Artificial intelligence is no match for the human heart

And there will be an increase in bits of research here and there and tests to see if humans can tell the difference between man-made art or literature or music and the binary blinking of a machine.

Finally we can find it. The difference is particularly evident in the music. Our musical brain, to borrow Daniel Levitin’s phrase, senses what we can’t quite articulate. It’s the odd gap in the silence, a moment where the notes change and our emotions follow, the feeling that someone has crystallized and recalled something extraordinary that will forever mean a complex set of things and completely transform us will leave behind. As Nick Cave says, it is the redemptive artistic act that moves the listener’s heart.

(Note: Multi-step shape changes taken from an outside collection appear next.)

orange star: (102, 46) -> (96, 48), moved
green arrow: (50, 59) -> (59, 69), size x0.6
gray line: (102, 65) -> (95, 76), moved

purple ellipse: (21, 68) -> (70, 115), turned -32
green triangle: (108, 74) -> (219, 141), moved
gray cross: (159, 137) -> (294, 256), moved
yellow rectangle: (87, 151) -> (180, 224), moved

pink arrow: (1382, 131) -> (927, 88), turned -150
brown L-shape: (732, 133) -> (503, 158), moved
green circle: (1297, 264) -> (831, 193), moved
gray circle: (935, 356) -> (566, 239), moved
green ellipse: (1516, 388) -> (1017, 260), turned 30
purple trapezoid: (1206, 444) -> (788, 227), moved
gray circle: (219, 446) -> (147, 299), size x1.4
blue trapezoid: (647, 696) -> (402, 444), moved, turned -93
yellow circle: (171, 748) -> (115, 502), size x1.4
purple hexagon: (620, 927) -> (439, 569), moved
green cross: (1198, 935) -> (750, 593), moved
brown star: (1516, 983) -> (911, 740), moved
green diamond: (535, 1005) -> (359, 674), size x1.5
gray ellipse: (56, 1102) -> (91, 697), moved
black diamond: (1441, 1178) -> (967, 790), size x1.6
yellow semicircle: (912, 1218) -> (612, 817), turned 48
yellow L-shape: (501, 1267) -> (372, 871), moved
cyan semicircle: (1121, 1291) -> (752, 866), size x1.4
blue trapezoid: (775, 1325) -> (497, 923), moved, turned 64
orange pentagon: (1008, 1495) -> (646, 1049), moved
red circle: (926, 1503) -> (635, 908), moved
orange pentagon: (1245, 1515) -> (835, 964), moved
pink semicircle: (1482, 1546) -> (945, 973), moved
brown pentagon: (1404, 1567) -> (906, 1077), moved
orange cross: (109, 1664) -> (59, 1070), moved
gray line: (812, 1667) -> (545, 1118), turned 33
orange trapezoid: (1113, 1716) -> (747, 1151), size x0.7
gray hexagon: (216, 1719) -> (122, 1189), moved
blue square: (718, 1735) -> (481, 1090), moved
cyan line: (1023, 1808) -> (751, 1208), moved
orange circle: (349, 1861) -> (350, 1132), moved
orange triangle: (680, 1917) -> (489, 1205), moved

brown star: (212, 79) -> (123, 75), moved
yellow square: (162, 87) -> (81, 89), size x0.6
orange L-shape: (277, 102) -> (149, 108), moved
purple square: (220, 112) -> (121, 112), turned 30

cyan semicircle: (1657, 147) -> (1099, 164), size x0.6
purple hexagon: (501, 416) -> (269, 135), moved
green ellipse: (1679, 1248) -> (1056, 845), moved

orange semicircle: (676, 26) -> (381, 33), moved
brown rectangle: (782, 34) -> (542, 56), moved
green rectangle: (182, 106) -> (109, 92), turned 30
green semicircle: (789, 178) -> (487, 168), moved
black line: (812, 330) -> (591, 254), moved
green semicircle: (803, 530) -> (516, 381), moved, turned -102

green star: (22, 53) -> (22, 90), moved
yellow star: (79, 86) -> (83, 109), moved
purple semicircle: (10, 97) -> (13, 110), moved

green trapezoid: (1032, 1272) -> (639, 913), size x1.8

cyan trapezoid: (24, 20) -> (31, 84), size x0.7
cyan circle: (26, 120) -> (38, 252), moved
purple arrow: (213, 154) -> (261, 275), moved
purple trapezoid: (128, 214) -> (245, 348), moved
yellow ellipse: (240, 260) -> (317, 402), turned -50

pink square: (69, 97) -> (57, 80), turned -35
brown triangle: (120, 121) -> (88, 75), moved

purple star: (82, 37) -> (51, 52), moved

It can strike at the least expected moment. I was in a cab last week and the driver was listening to a live version of James Blunt You’re beautiful. This is a song that often elicits a very strong, usually negative, response from people. On that early morning drive, as we headed south through a dark and cold Glasgow, the driver began to sing along. Not loud, not ostentatious, not ironic. He just sang along to that song, and every now and then he got a little emotional. It was a barely perceptible reaction, but I noticed it. And so this song, which has become the epitome of all things hackneyed, took on a whole new meaning. At the end of the journey I didn’t know what to say or do – congratulate him, smile blissfully, tell him he’s a great singer? I got out and said thank you.

We are in a time when something is in the air, a change, a foreboding or a long-awaited correction.

Part of that, it seems, is seeing a James Blunt song in an immeasurably different way because a stranger in a cab found your heart forever touched. And why not?